Sadly, I doubt the Governments present and recently-departed really care about creativity or civics.

Anonymous said...

I used to believe that education meant learning to learn. This was the approach that my teachers took and I am a reasonably successful result of that kind of education.

What has replaced that approach is a competitive and qualification acquiring occupation that stifles enquiry and innovation. The outcome, all too common here, is highly qualified but unemployable people!

Every country is going through this self flagellation on this subject and I do not see any action anywhere!

Lexcen said...

Training someone to think about issues is a good education:-)

Jim Belshaw said...

Arthur, the really sad thing is that I think at least some actually do care. Our system works against them.

Ramana, I prefer learning to think rather than learning to learn because learn carries with it the concept of better ways of knowledge or skills acquisition. Beyond that, I have a lot of sympathy for your point!

Lexcen, I agree. The problem, though, with a training approach is that you teach people to think about issues within a defined context set by the purposes of the training. This can have a broader generic value, but generally still limits thinking outside the box.

Anonymous said...

I took some time to locate this and discovered that you can easily source the same information from the wikipedia. It is however a fascinating insight and alternate suggestion to education!

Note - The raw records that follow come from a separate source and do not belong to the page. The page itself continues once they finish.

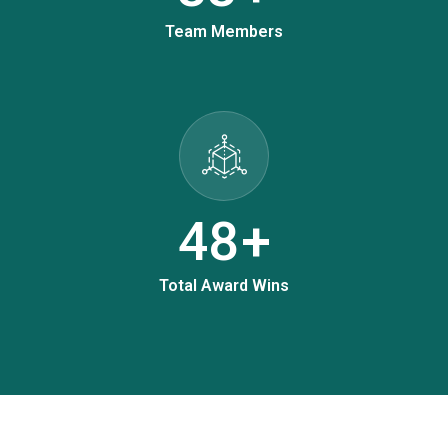
Team Members
61
+
Total Award Wins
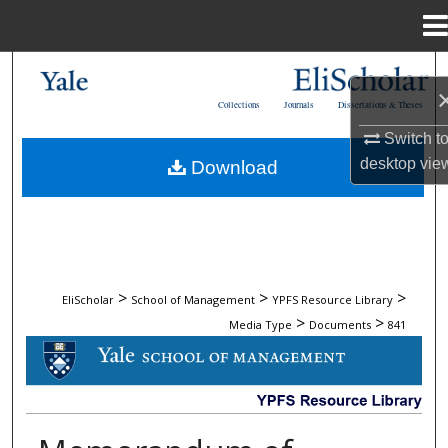
Menu
Home
Search
Collections
Journals
Dissertations & Theses
Browse Collections
Switch t
desktop
vie
Download
My Account
About
Digital Commons Network™
>
>
>
EliScholar
School of Management
YPFS Resource Library
>
>
Media Type
Documents
841
DOCUMENTS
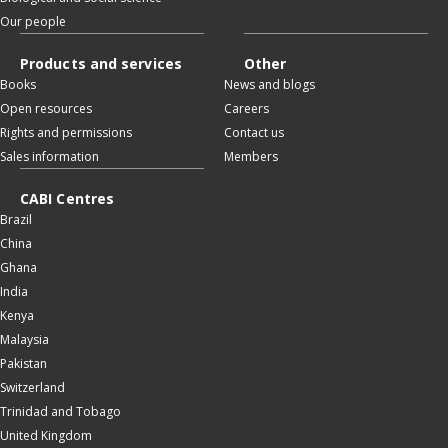
Our people
Products and services
Other
Books
News and blogs
Open resources
Careers
Rights and permissions
Contact us
Sales information
Members
CABI Centres
Brazil
China
Ghana
India
Kenya
Malaysia
Pakistan
Switzerland
Trinidad and Tobago
United Kingdom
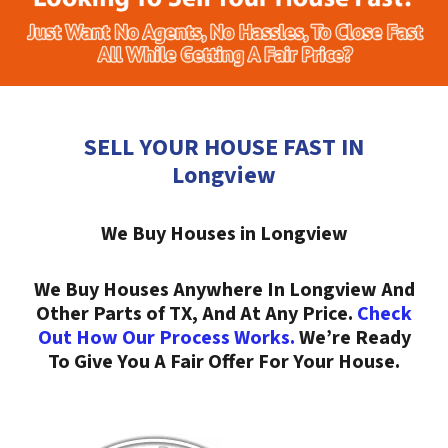
SELL YOUR HOUSE FAST IN
Longview
We Buy Houses in Longview
We Buy Houses Anywhere In Longview And
Other Parts of TX, And At Any Price.
Check
Out How Our Process Works.
We’re Ready
To Give You A Fair Offer For Your House.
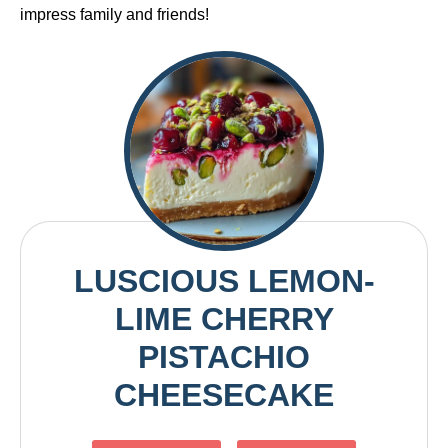
impress family and friends!
LUSCIOUS LEMON-
LIME CHERRY
PISTACHIO
CHEESECAKE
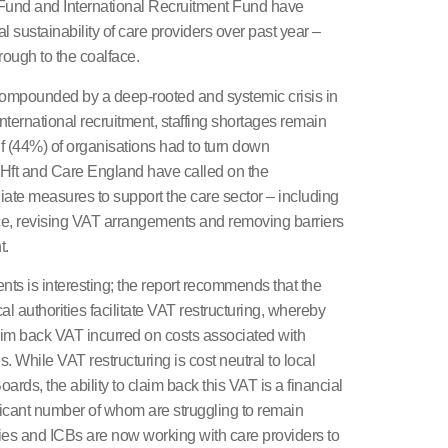
Fund and International Recruitment Fund have
l sustainability of care providers over past year –
rough to the coalface.
compounded by a deep-rooted and systemic crisis in
international recruitment, staffing shortages remain
lf (44%) of organisations had to turn down
. Hft and Care England have called on the
te measures to support the care sector – including
e, revising VAT arrangements and removing barriers
t.
nts is interesting; the report recommends that the
l authorities facilitate VAT restructuring, whereby
aim back VAT incurred on costs associated with
. While VAT restructuring is cost neutral to local
ards, the ability to claim back this VAT is a financial
nificant number of whom are struggling to remain
ties and ICBs are now working with care providers to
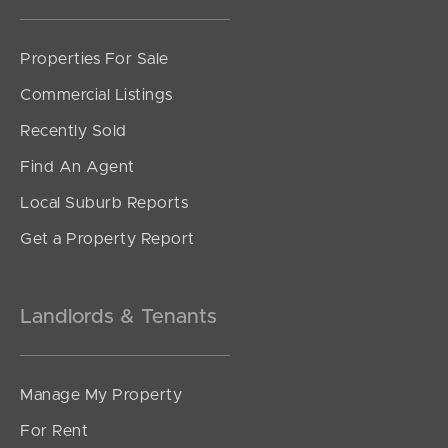
Properties For Sale
SOLD
Commercial Listings
Upcoming Auction
Recently Sold
Bronzewing Crescent, Deception Bay
Find An Agent
3
1
2
Local Suburb Reports
Get a Property Report
Landlords & Tenants
Manage My Property
For Rent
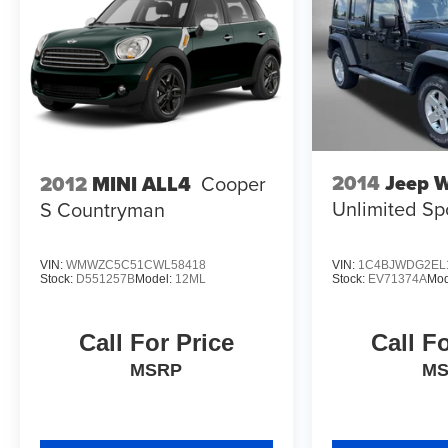
10 Best SUVs Worth Waiting For
2014
Jeep W
2012
MINI ALL4
Cooper
Unlimited Sp
S Countryman
VIN:
WMWZC5C51CWL58418
VIN:
1C4BJWDG2EL
Stock:
D551257B
Model:
12ML
Stock:
EV71374A
Mod
Call For Price
Call F
MSRP
M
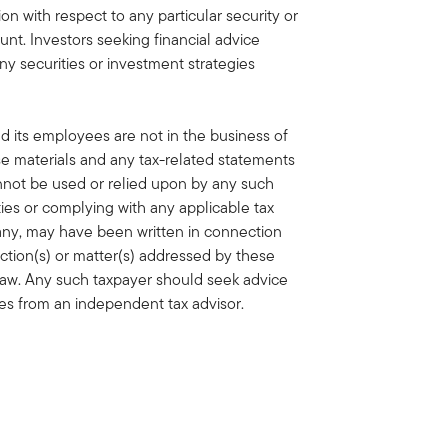
n with respect to any particular security or
unt. Investors seeking financial advice
ny securities or investment strategies
nd its employees are not in the business of
ese materials and any tax-related statements
annot be used or relied upon by any such
ties or complying with any applicable tax
f any, may have been written in connection
action(s) or matter(s) addressed by these
 law. Any such taxpayer should seek advice
ces from an independent tax advisor.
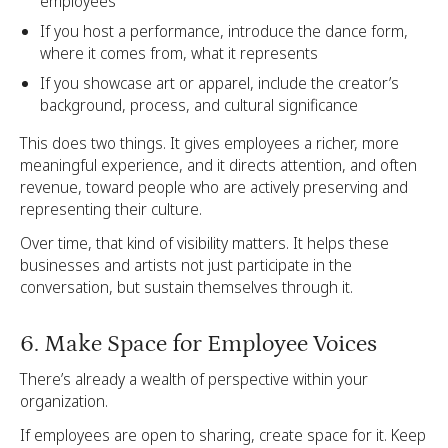
employees
If you host a performance, introduce the dance form,
where it comes from, what it represents
If you showcase art or apparel, include the creator’s
background, process, and cultural significance
This does two things. It gives employees a richer, more
meaningful experience, and it directs attention, and often
revenue, toward people who are actively preserving and
representing their culture.
Over time, that kind of visibility matters. It helps these
businesses and artists not just participate in the
conversation, but sustain themselves through it.
6. Make Space for Employee Voices
There’s already a wealth of perspective within your
organization.
If employees are open to sharing, create space for it. Keep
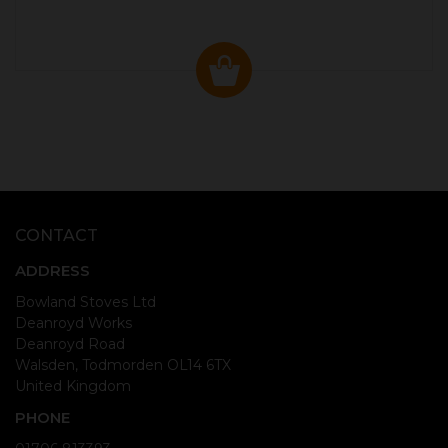
CONTACT
ADDRESS
Bowland Stoves Ltd
Deanroyd Works
Deanroyd Road
Walsden, Todmorden OL14 6TX
United Kingdom
PHONE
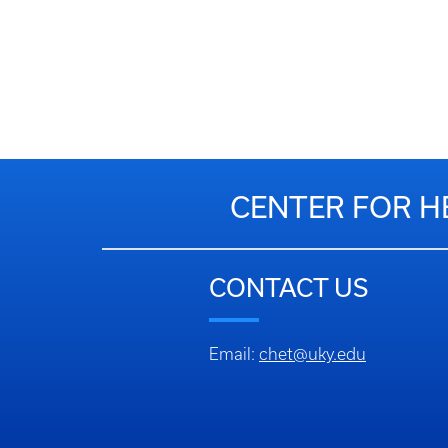
CENTER FOR H
CONTACT US
Email:
chet@uky.edu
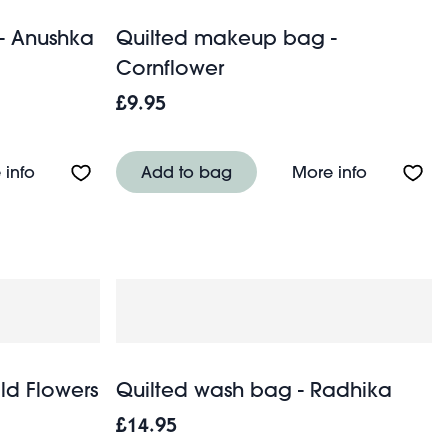
- Anushka
Quilted makeup bag -
Cornflower
£9.95
sage Dog
About Quilted makeup bag - Anushka
About Qui
 info
Add to bag
More info
ld Flowers
Quilted wash bag - Radhika
£14.95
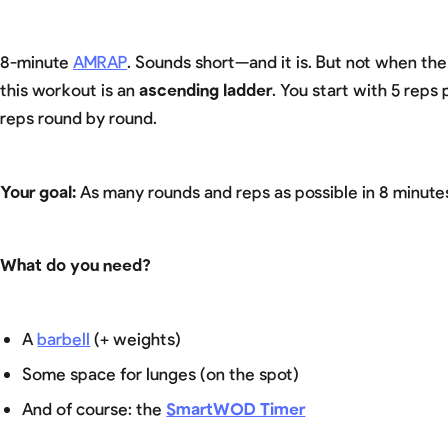
8-minute
AMRAP
. Sounds short—and it is. But not when th
this workout is an
ascending ladder
. You start with 5 rep
reps round by round.
Your goal:
As many rounds and reps as possible in 8 minute
What do you need?
A
barbell
(+ weights)
Some space for lunges (on the spot)
And of course: the
SmartWOD Timer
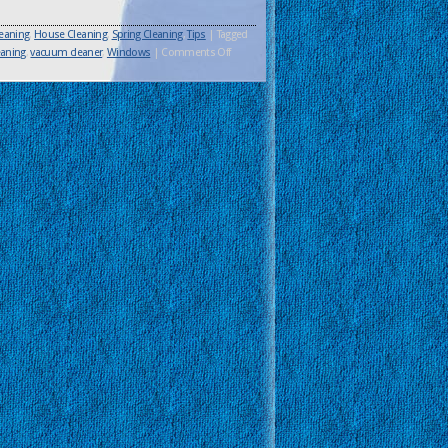
eaning
,
House Cleaning
,
Spring Cleaning
,
Tips
|
Tagged
aning
,
vacuum cleaner
,
Windows
|
Comments Off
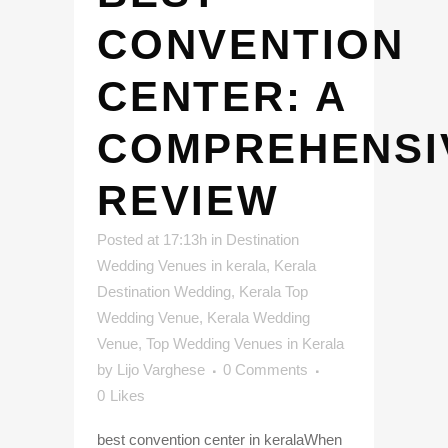
CONVENTION
CENTER: A
COMPREHENSI
REVIEW
Posted at 17:13h
in
Destination
Wedding Venues in kerala
,
Kerala
Destination Wedding
,
Kerala Top
Wedding Venue
,
Kerala Wedding
Venue
,
Top Wedding Venues in Kerala
by
Lijo Varghese
0 Comments
0
Likes
best convention center in keralaWhen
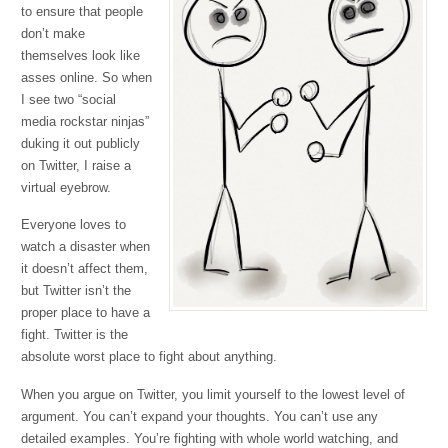
to ensure that people
don’t make
themselves look like
asses online. So when
I see two “social
media rockstar ninjas”
duking it out publicly
on Twitter, I raise a
virtual eyebrow.
Everyone loves to
watch a disaster when
it doesn’t affect them,
but Twitter isn’t the
proper place to have a
fight. Twitter is the
absolute worst place to fight about anything.
When you argue on Twitter, you limit yourself to the lowest level of
argument. You can’t expand your thoughts. You can’t use any
detailed examples. You’re fighting with whole world watching, and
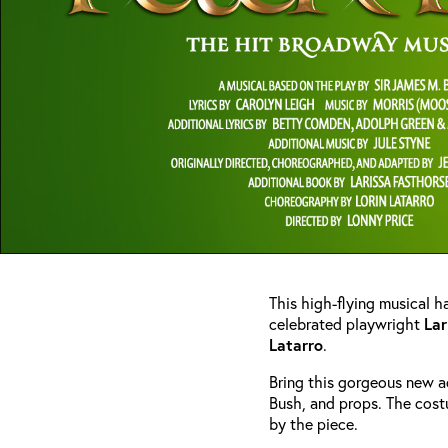
This high-flying musical ha
celebrated playwright
Lar
Latarro
.
Bring this gorgeous new a
Bush, and props. The cost
by the piece.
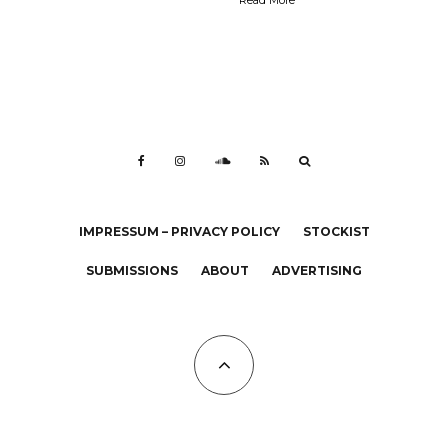
IMPRESSUM – PRIVACY POLICY
STOCKIST
SUBMISSIONS
ABOUT
ADVERTISING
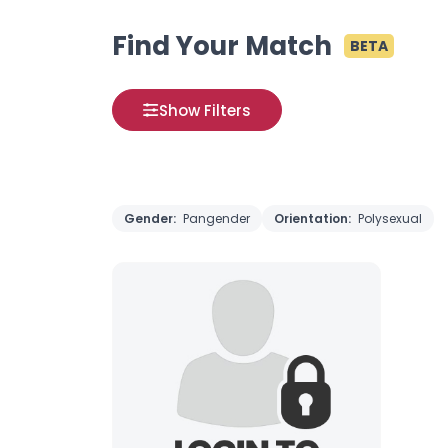
Find Your Match
BETA
Show Filters
Gender:
Pangender
Orientation:
Polysexual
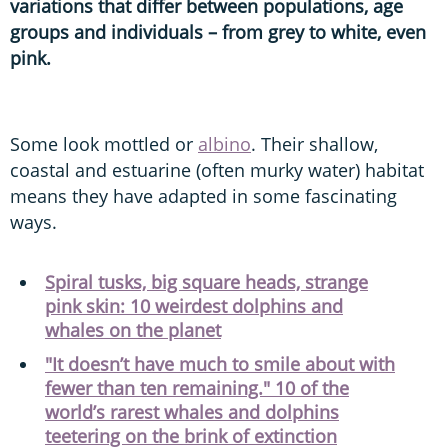
variations that differ between populations, age
groups and individuals – from grey to white, even
pink.
Some look mottled or
albino
. Their shallow,
coastal and estuarine (often murky water) habitat
means they have adapted in some fascinating
ways.
Spiral tusks, big square heads, strange
pink skin: 10 weirdest dolphins and
whales on the planet
"It doesn’t have much to smile about with
fewer than ten remaining." 10 of the
world’s rarest whales and dolphins
teetering on the brink of extinction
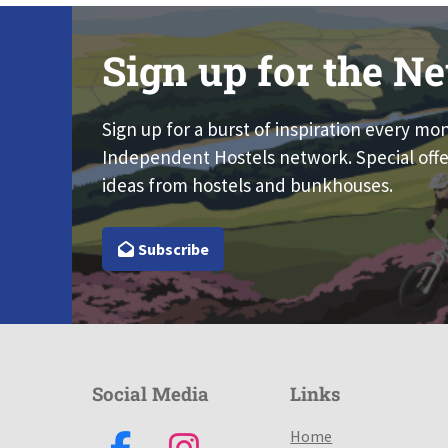
Sign up for the Ne
Sign up for a burst of inspiration every mo
Independent Hostels network. Special offe
ideas from hostels and bunkhouses.
Subscribe
Social Media
Links
Home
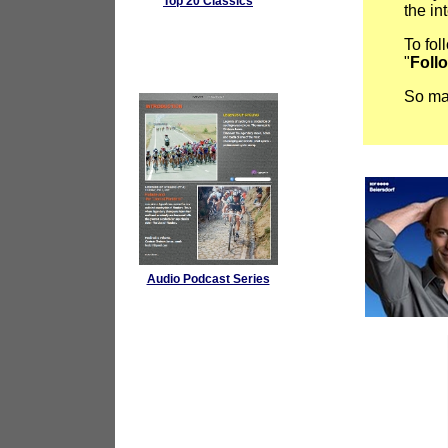
Top 20 Classics
the in
To fol
"
Foll
So mak
Audio Podcast Series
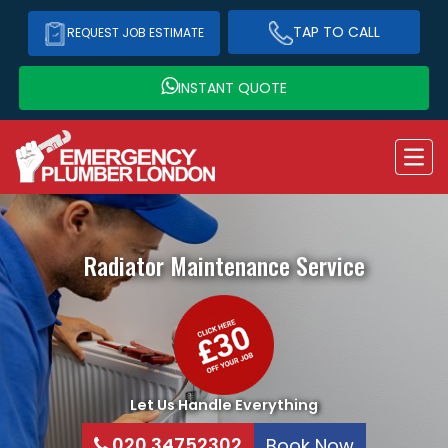
TAP TO CALL
REQUEST JOB ESTIMATE
INSTANT QUOTE
Radiator Maintenance Service
Let Us Handle Everything
020 34752302
Book Now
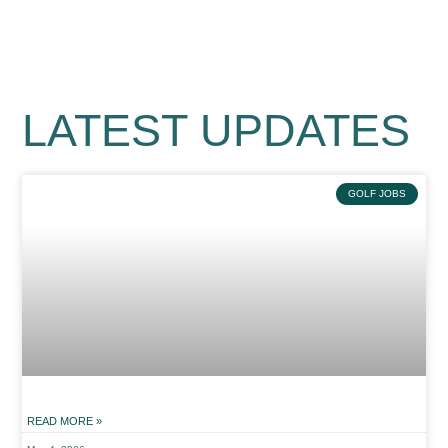
LATEST UPDATES
GOLF JOBS
READ MORE »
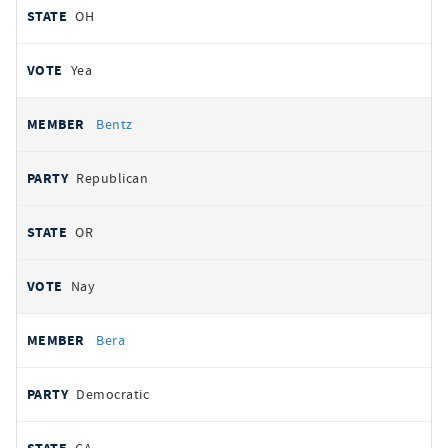
OH
Yea
Bentz
Republican
OR
Nay
Bera
Democratic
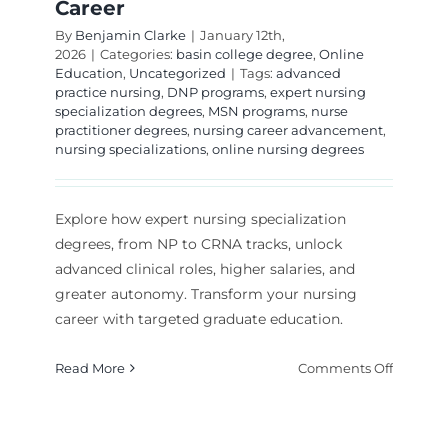
Career
By
Benjamin Clarke
|
January 12th,
2026
|
Categories:
basin college degree
,
Online
Education
,
Uncategorized
|
Tags:
advanced
practice nursing
,
DNP programs
,
expert nursing
specialization degrees
,
MSN programs
,
nurse
practitioner degrees
,
nursing career advancement
,
nursing specializations
,
online nursing degrees
Explore how expert nursing specialization
degrees, from NP to CRNA tracks, unlock
advanced clinical roles, higher salaries, and
greater autonomy. Transform your nursing
career with targeted graduate education.
on
Read More
Comments Off
Expert
Nursing
Speciali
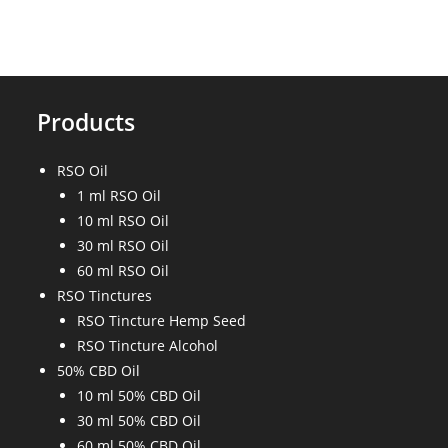
Products
RSO Oil
1 ml RSO Oil
10 ml RSO Oil
30 ml RSO Oil
60 ml RSO Oil
RSO Tinctures
RSO Tincture Hemp Seed
RSO Tincture Alcohol
50% CBD Oil
10 ml 50% CBD Oil
30 ml 50% CBD Oil
60 ml 50% CBD Oil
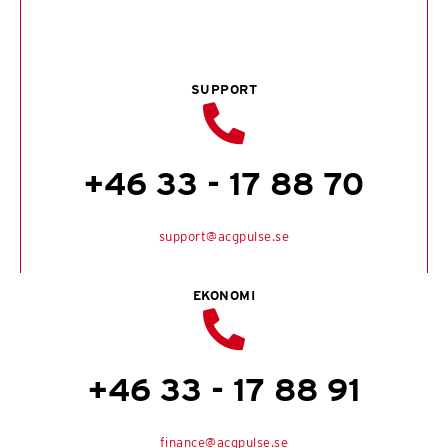
SUPPORT
+46 33 - 17 88 70
support@acgpulse.se
EKONOMI
+46 33 - 17 88 91
finance@acgpulse.se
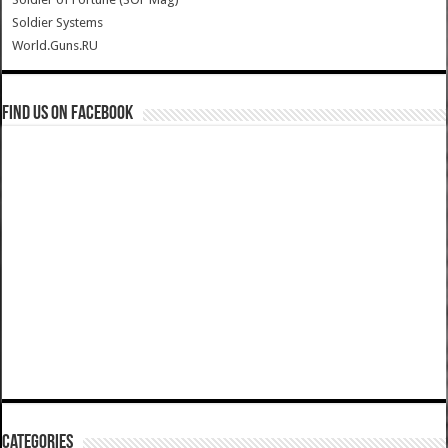
Soldier Systems
World.Guns.RU
Find us on Facebook
Categories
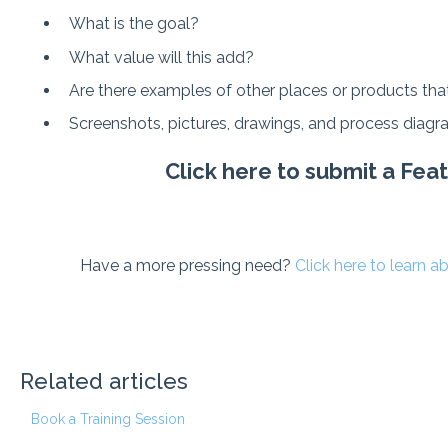
What is the goal?
What value will this add?
Are there examples of other places or products that
Screenshots, pictures, drawings, and process diagra
Click here to submit a Fe
Have a more pressing need?
Click here to learn 
Related articles
Book a Training Session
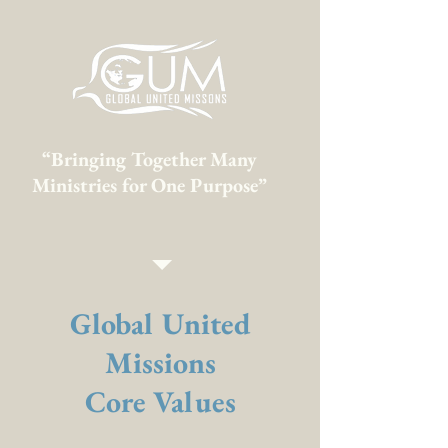
“Bringing Together Many
Ministries for One Purpose”
Global United
Missions
Core Values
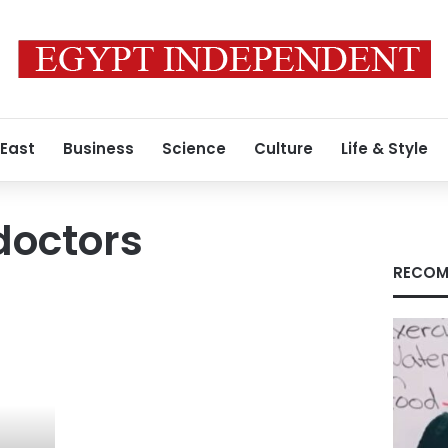
 East
Business
Science
Culture
Life & Style
doctors
RECOM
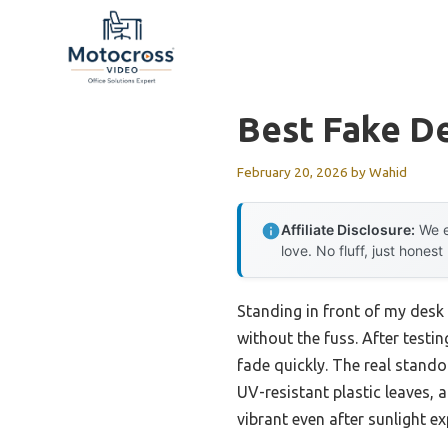
Skip
to
content
Best Fake D
February 20, 2026
by
Wahid
Affiliate Disclosure:
We e
love. No fluff, just honest
Standing in front of my desk 
without the fuss. After testi
fade quickly. The real stando
UV-resistant plastic leaves, 
vibrant even after sunlight ex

"Universal education through schooling is not feasible. It would be no more feasible if it were attempted by means of alternative institutions built on the style of present schools. Neither new attitudes of teachers toward their pupils nor the proliferation of educational hardware or software (in classroom or bedroom), nor finally the attempt to expand the pedagogue's responsibility until it engulfs his pupils' lifetimes will deliver universal education. The current search for new educational funnels must be reversed into the search for their institutional inverse: educational webs which heighten the opportunity for each one to transform each moment of his living into one of learning, sharing, and caring. We hope to contribute concepts needed by those who conduct such counterfoil research on education--and also to those who seek alternatives to other established service industries." Ivan Illich in De-Schooling Society.